I right clicked > view source and copy pasted from there? ...
but then couldn't the newspaper find the content I copy pasted and come after me for theft or something? ...
what if I posted as AC? :) ...
what if AC posted it and I copied it not knowing the source?
They have a computer. If you ask their computer nicely, it will send you some bits.
They're free to send me whatever bits they like in response to my request (so long as they don't materially misrepresent what they are, as in the case of malware etc.). In turn, I'm free to do whatever I like with the bits they send me. If I want to interpret them as instructions for rendering a webpage, as is conventional, I can do so. I can also print out the HTML and wipe my ass with it if I like.

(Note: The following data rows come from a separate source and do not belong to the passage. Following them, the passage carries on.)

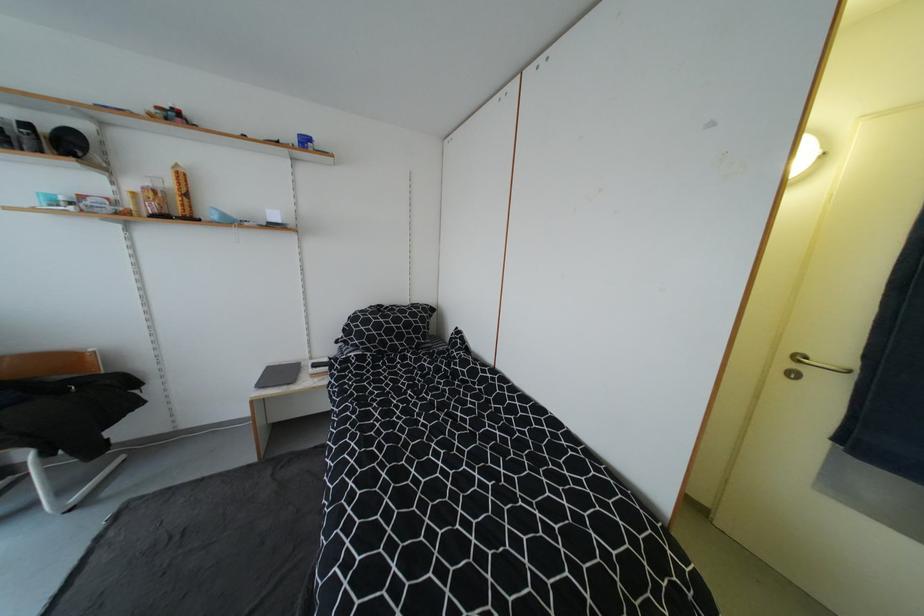 This screenshot has width=924, height=616. Find the location of `small blue box`. small blue box is located at coordinates (305, 140). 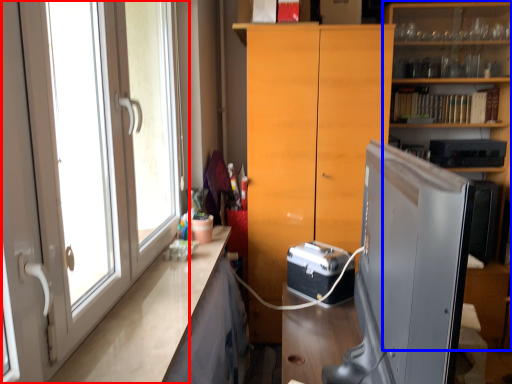 Question: Which object appears farthest to the camera in this image, door (highlighted by a red box) or shelf (highlighted by a blue box)?

Choices:
 (A) door
 (B) shelf

Answer: (B) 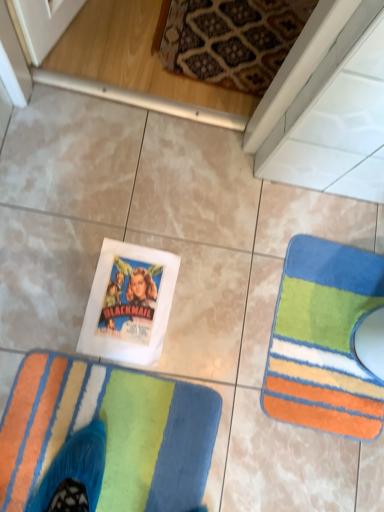 Where is `vacant space situated above multicolored plush rug at lower right, the first towel in the back-to-front sequence (from a real-world perspective)`? This screenshot has height=512, width=384. vacant space situated above multicolored plush rug at lower right, the first towel in the back-to-front sequence (from a real-world perspective) is located at coordinates (x=334, y=334). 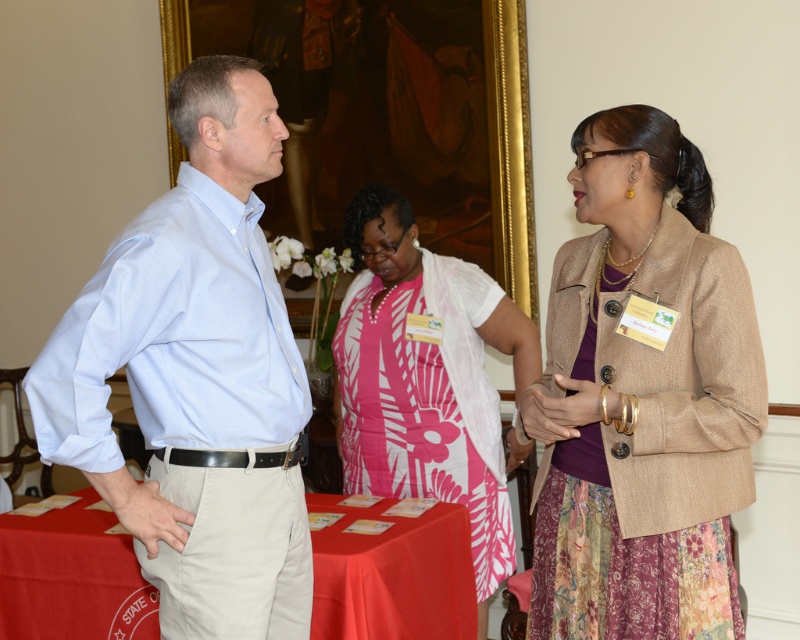 Which is more to the left, light blue shirt at left or pink fabric dress at center?

light blue shirt at left

Is light blue shirt at left to the left of pink fabric dress at center from the viewer's perspective?

Correct, you'll find light blue shirt at left to the left of pink fabric dress at center.

At what (x,y) coordinates should I click in order to perform the action: click on light blue shirt at left. Please return your answer as a coordinate pair (x, y). The height and width of the screenshot is (640, 800). Looking at the image, I should click on (196, 376).

How distant is beige textured blazer at right from red cloth table at lower left?

A distance of 35.04 inches exists between beige textured blazer at right and red cloth table at lower left.

Is beige textured blazer at right to the right of red cloth table at lower left from the viewer's perspective?

Indeed, beige textured blazer at right is positioned on the right side of red cloth table at lower left.

You are a GUI agent. You are given a task and a screenshot of the screen. Output one action in this format:
    pyautogui.click(x=<x>, y=<y>)
    Task: Click on the beige textured blazer at right
    This screenshot has width=800, height=640.
    Given the screenshot: What is the action you would take?
    pyautogui.click(x=642, y=397)

How far apart are light blue shirt at left and red cloth table at lower left?

28.16 inches

Is light blue shirt at left above red cloth table at lower left?

Yes.

Where is `light blue shirt at left`? light blue shirt at left is located at coordinates click(x=196, y=376). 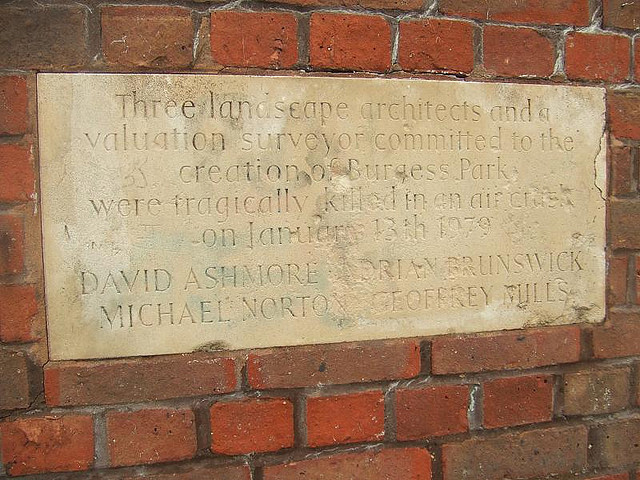 This screenshot has width=640, height=480. I want to click on grout line between bricks, so click(x=393, y=44). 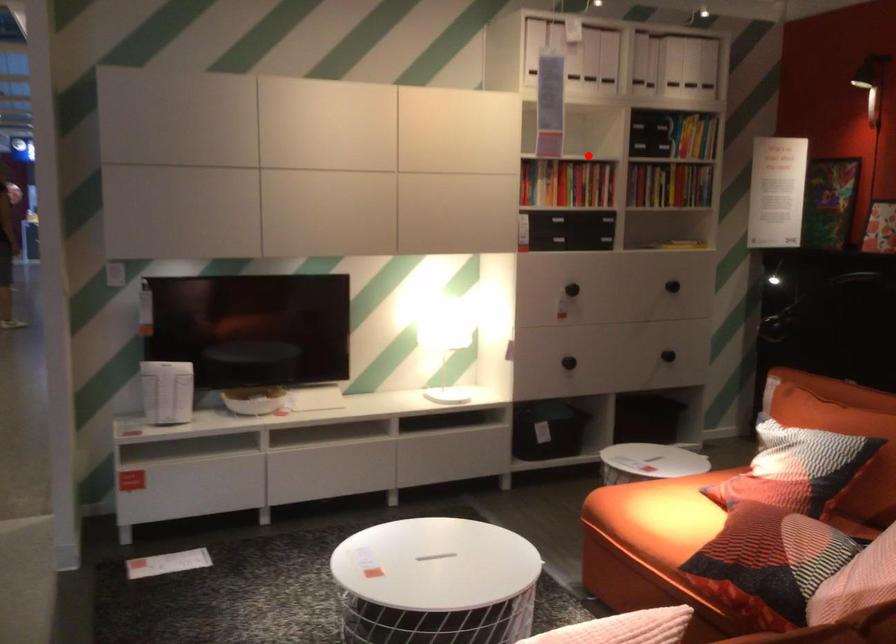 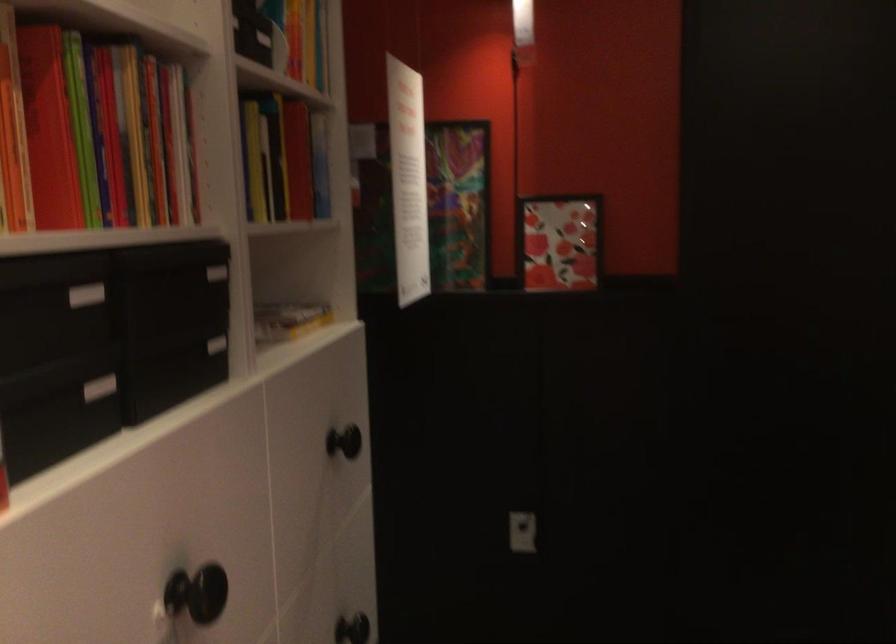 Question: I am providing you with two images of the same scene from different viewpoints. Image1 has a red point marked. In image2, the corresponding 3D location appears at what relative position? Reply with the corresponding letter.

Choices:
 (A) Closer
 (B) Farther

Answer: (A) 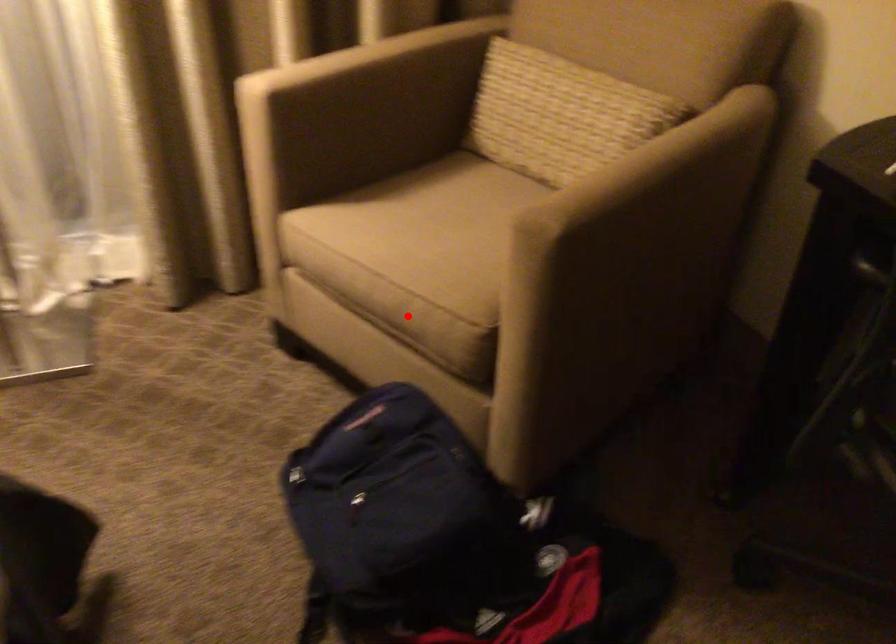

If that webpage has some Javascript that says "Ooh, you highlighted some text, pay me please!" I am free to turn off Javascript and cut and paste that text, or render it in Lynx, or grep the HTML, or whatever the hell else I want.
If they didn't want me to have access to the text they sent me, they shouldn't have sent it to me.
copy, remove html tags, ?, profit
As good Canadians we will just roll over, take it, then apologize for existing.
Since this is trivial to get around....
News for nerds, or news for zealots?
NoScript or some variant should take care of it.
"From the depths of my skeptical and rationalist soul, I ask the Lord to protect me from California touchie-feeliedom."
Just use the personal web page archival service, www.permamarks.net.
I use it as a distributed bookmark replacement. It's awesome for this sort of stuff.
Slashdot Valentines Beta Massacre: iT WORKED! The boycotts killed Beta!!
I'll bet this this screws up screen readers.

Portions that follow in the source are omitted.